First Stars, Galaxies Formed More Rapidly Than Expected

07.09.2012
Analysis of data from the National Science Foundation’s South Pole Telescope, for the first time, more precisely defines the period of cosmological evolution when the first stars and galaxies formed and gradually illuminated the universe. The data indicate that this period, called the epoch of reionization, was shorter than theorists speculated — and that it ended early.
“We find that the epoch of reionization lasted less than 500 million years and began when the universe was at least 250 million years old,” said Oliver Zahn, a postdoctoral fellow at the Berkeley Center for Cosmological Physics at the University of California, Berkeley, who led the study. “Before this measurement, scientists believed that reionization lasted 750 million years or longer, and had no evidence as to when reionization began.”

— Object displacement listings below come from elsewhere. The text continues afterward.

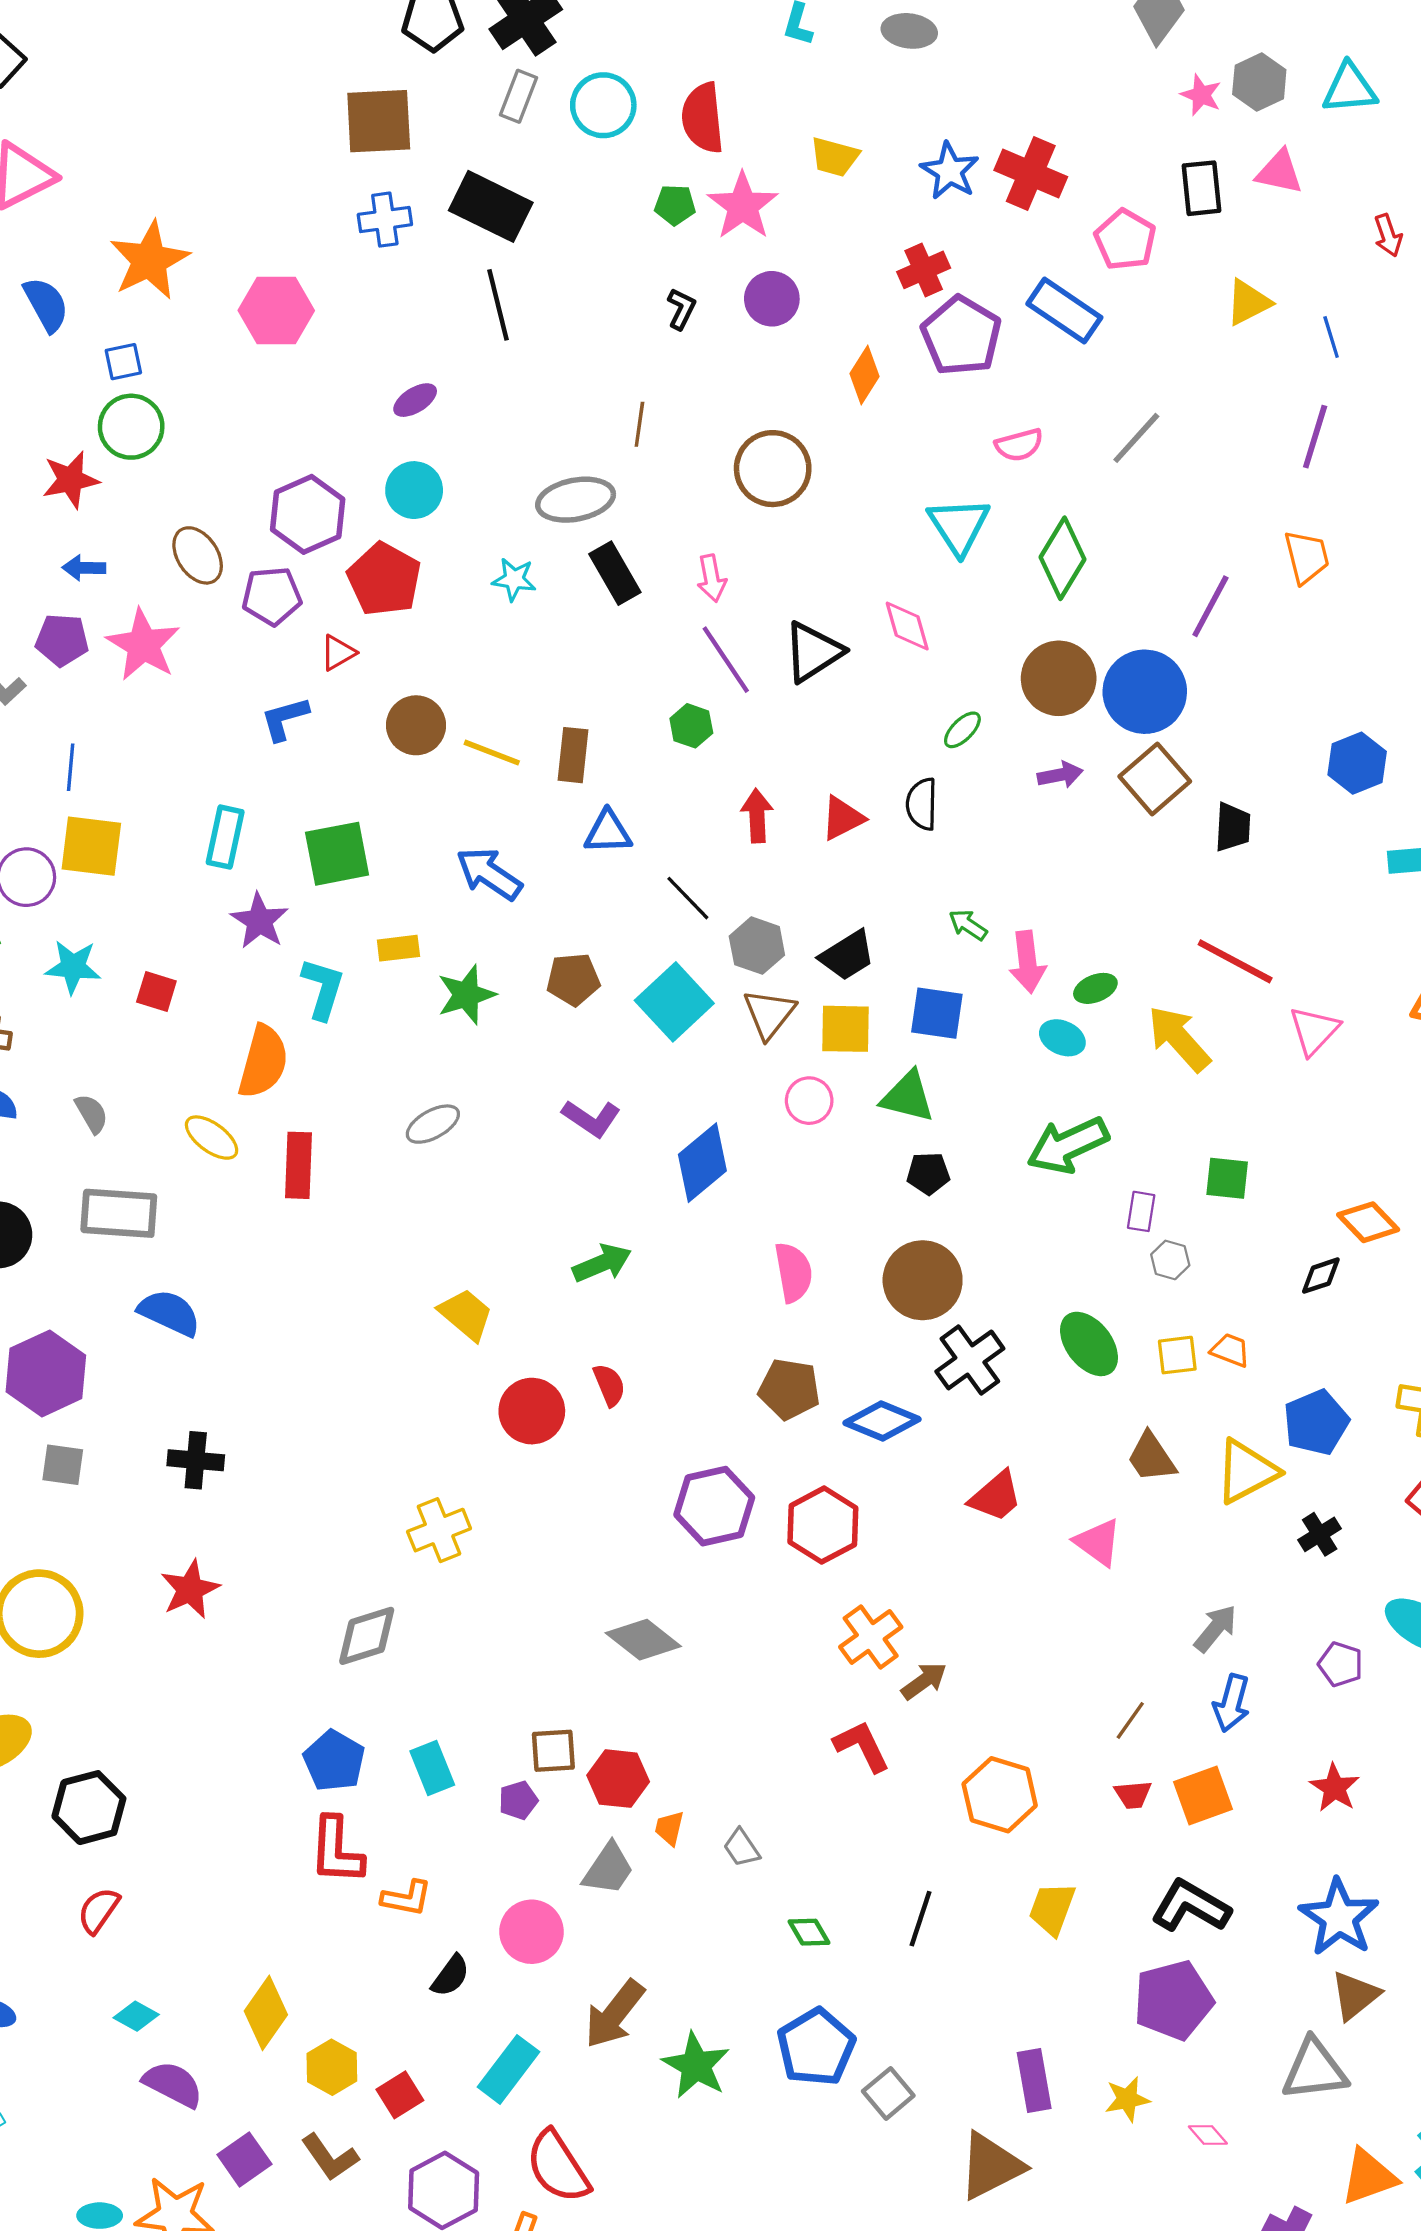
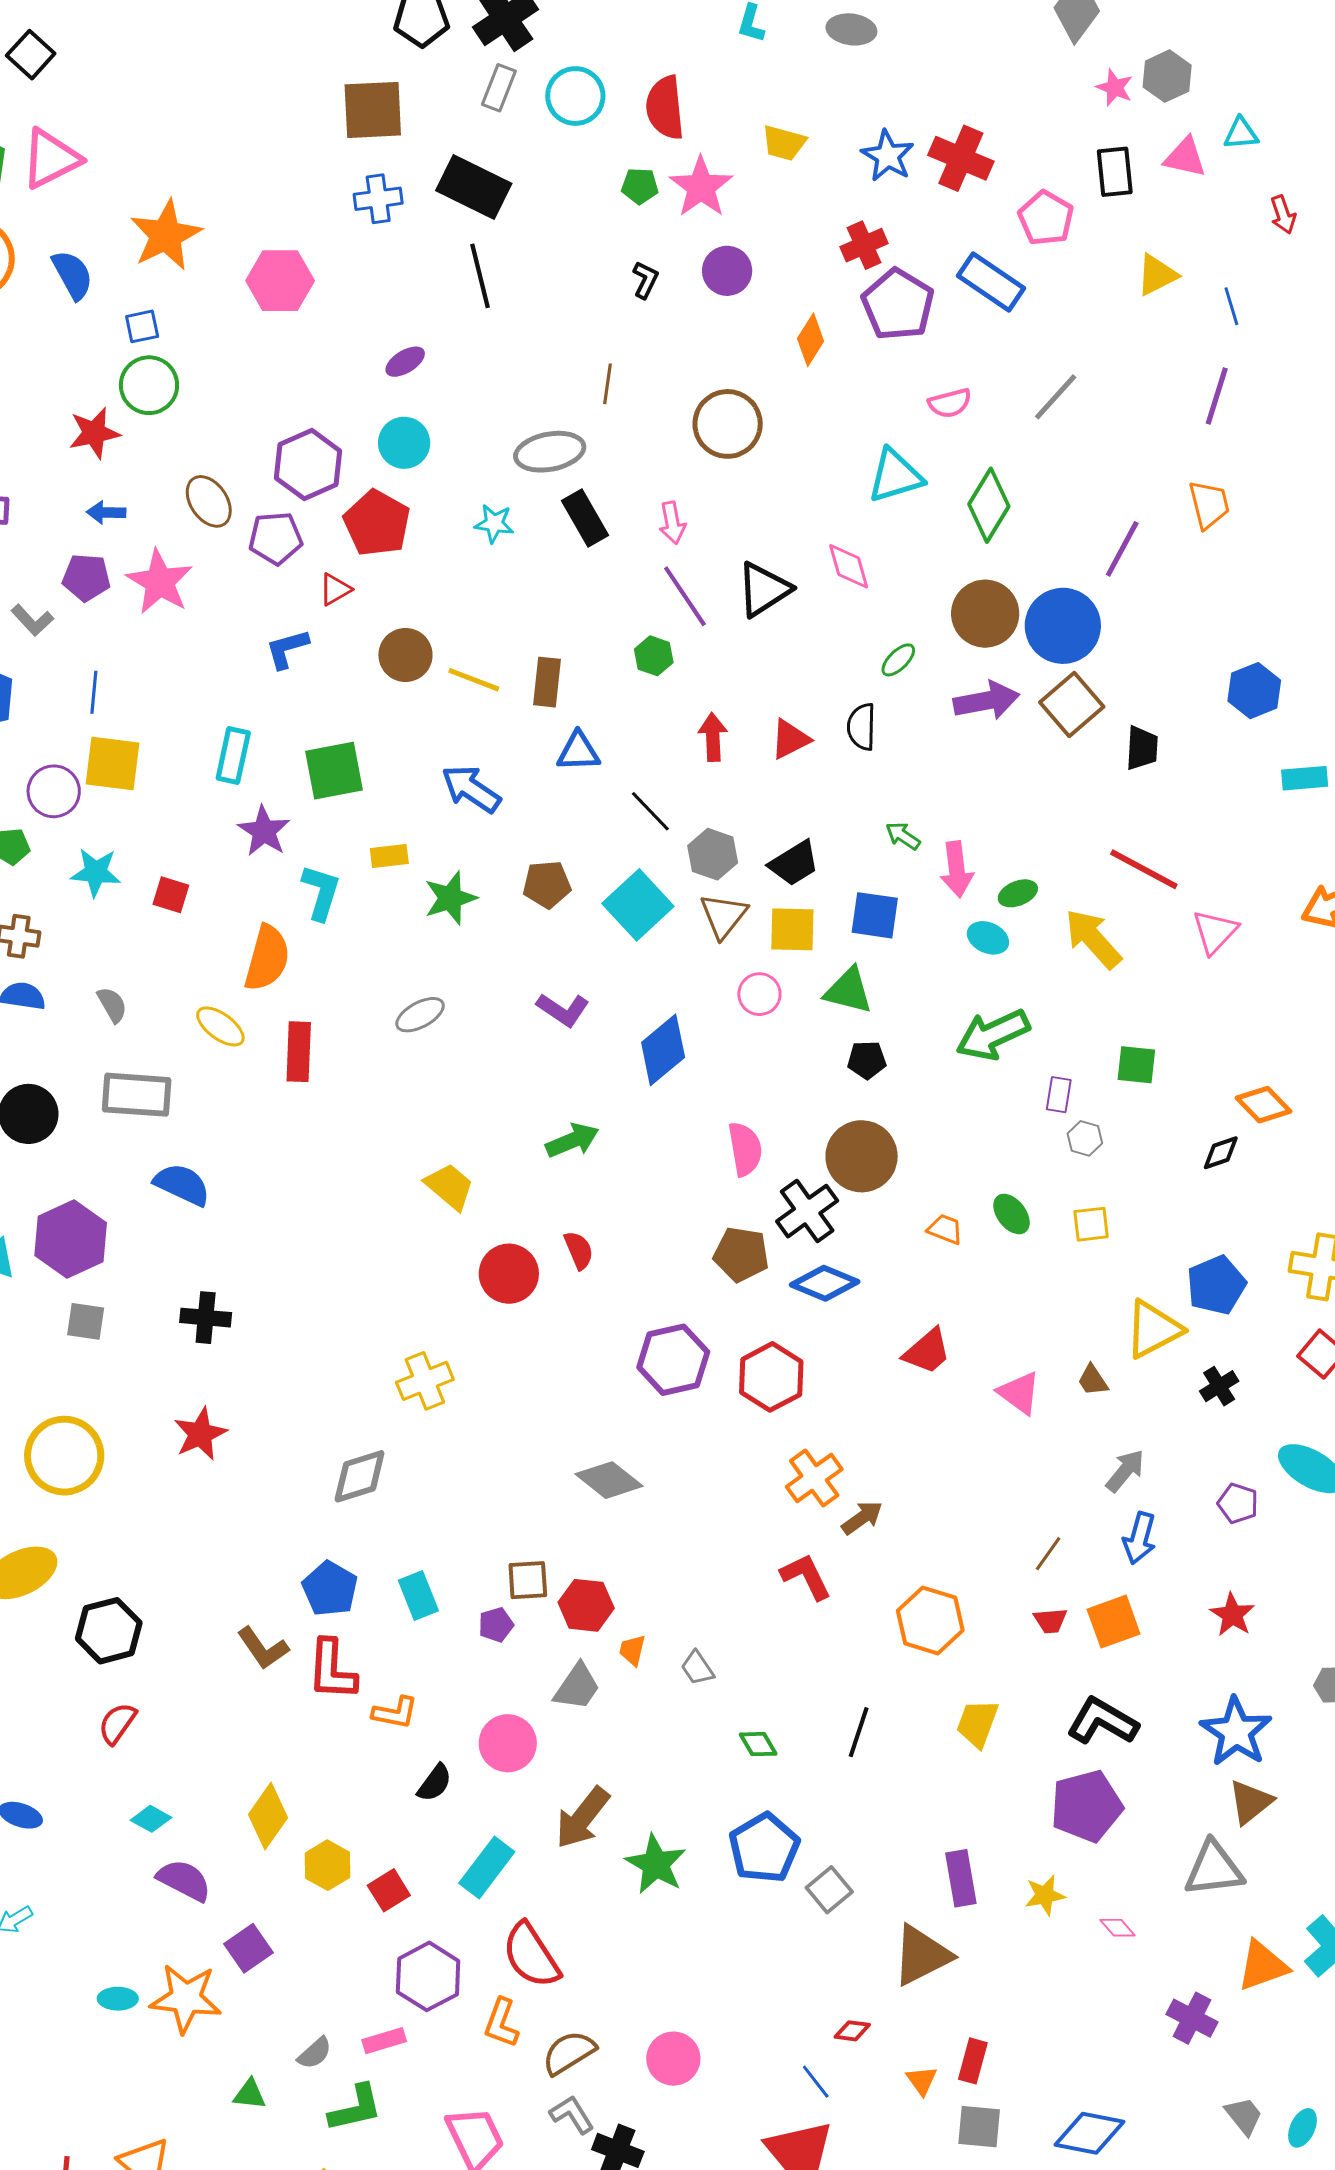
cyan triangle: (1350, 89) -> (1241, 134), moved, size x0.7
cyan triangle: (959, 526) -> (895, 476), turned 46
purple arrow: (1060, 775) -> (986, 701), size x1.6
green ellipse: (1089, 1344) -> (1012, 1214), size x0.7
orange trapezoid: (1230, 1350) -> (945, 1229), moved
black cross: (970, 1360) -> (807, 1211), moved
brown trapezoid: (1151, 1457) -> (1093, 1380), moved, size x0.7
brown L-shape: (330, 2157) -> (263, 1648), moved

The findings by Zahn, his colleagues at UChicago’s Kavli Institute for Cosmological Physics and elsewhere have been published in a pair of papers appearing in the Sept. 1, 2012 issue of the Astrophysical Journal. Their latest results are based on a new analysis that combines measurements taken by the South Pole Telescope at three frequencies, and extends these measurements to a larger area covering approximately 2 percent of the sky. The 10-meter South Pole Telescope operates at millimeter wavelengths to make high-resolution images of the cosmic microwave background (CMB), the light left over from the big bang.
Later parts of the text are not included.